PROVIDENCE, R.I. (WPRI) — Brown University campus officials are investigating reports of vandalism to American flags set out around the college green for Veterans Day last Friday.

“The flags were planted a day in advance as part of an event held on Veterans Day, where student veterans and ROTC undergraduates joined students, faculty and staff” for a ceremony, according to a statement Tuesday from the university’s media relations office.

The ceremony had ROTC members carrying an American and a Rhode Island state flag down a path lined with small American flags prior to the ceremony. Some Brown community members had worked to restore removed or broken flags in time for the event

“Behind a trash can we just found a bundle of them,” Brown University student Tristan Hood told Eyewitness News. “Most of them has been snapped or torn at the fabric.”

Hood, an Air Force veteran who served two tours in Iraq, said students he encountered removing or damaging the flags on Thursday and Friday told him they were doing it to protest Veterans Day.

“It was a direct attack on veterans,” he said. “It wasn’t anything political.”

Comments supporting those who broke and tore the flags began popping up on a Brown University student-run Facebook page, but by Tuesday, the post had been taken down and replaced with another.

“We recently published a post expressing support for people who took down flags on Veterans Day. In principle, there was nothing wrong with this post,” the Facebook post read in part.

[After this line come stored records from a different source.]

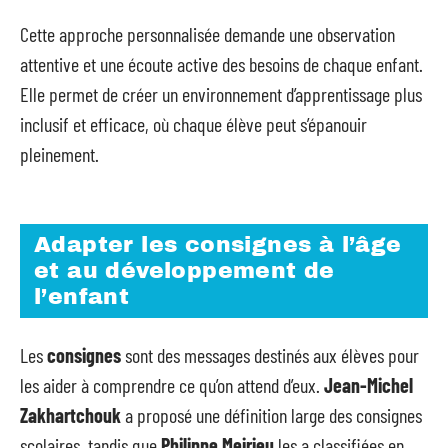
Cette approche personnalisée demande une observation
attentive et une écoute active des besoins de chaque enfant.
Elle permet de créer un environnement d’apprentissage plus
inclusif et efficace, où chaque élève peut s’épanouir
pleinement.
Adapter les consignes à l’âge
et au développement de
l’enfant
Les
consignes
sont des messages destinés aux élèves pour
les aider à comprendre ce qu’on attend d’eux.
Jean-Michel
Zakhartchouk
a proposé une définition large des consignes
scolaires, tandis que
Philippe Meirieu
les a classifiées en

It continued, “As a result, our page was brigaded by firebrands and we have received multiple toxic messages along these lines. That post has now been removed.”

The vandalism was captured on cell phone video by Brown student Nicholas Strada. He posted the video to Facebook and by Tuesday evening it had been viewed more than 33,000 times.

“I’m very Patriotic, that would bother me every day, but because it was Veterans Day, it was even more disturbing,” said Strada. He said people from across the country have been writing him messages to thank him, but he said he’s telling them all the same thing: “Thank a veteran.”

Meanwhile, Brown University said they are looking into the acts of vandalism.

“Removing American flags set up for a Veterans Day ceremony is in direct opposition to Brown’s values,” and any destruction of property is subject to disciplinary review under college rules, the office said.

Hood, who said he’s one of about a dozen veterans in the undergraduate student body at Brown, is hopeful more veterans attend the university and tell their fellow students what the American flag means to them.

“I’ve seen a lot of people come home under that flag. These are people who don’t go home to their families,” he said. “And the flag means that to me. But unfortunately some of the students at Brown don’t feel that way.”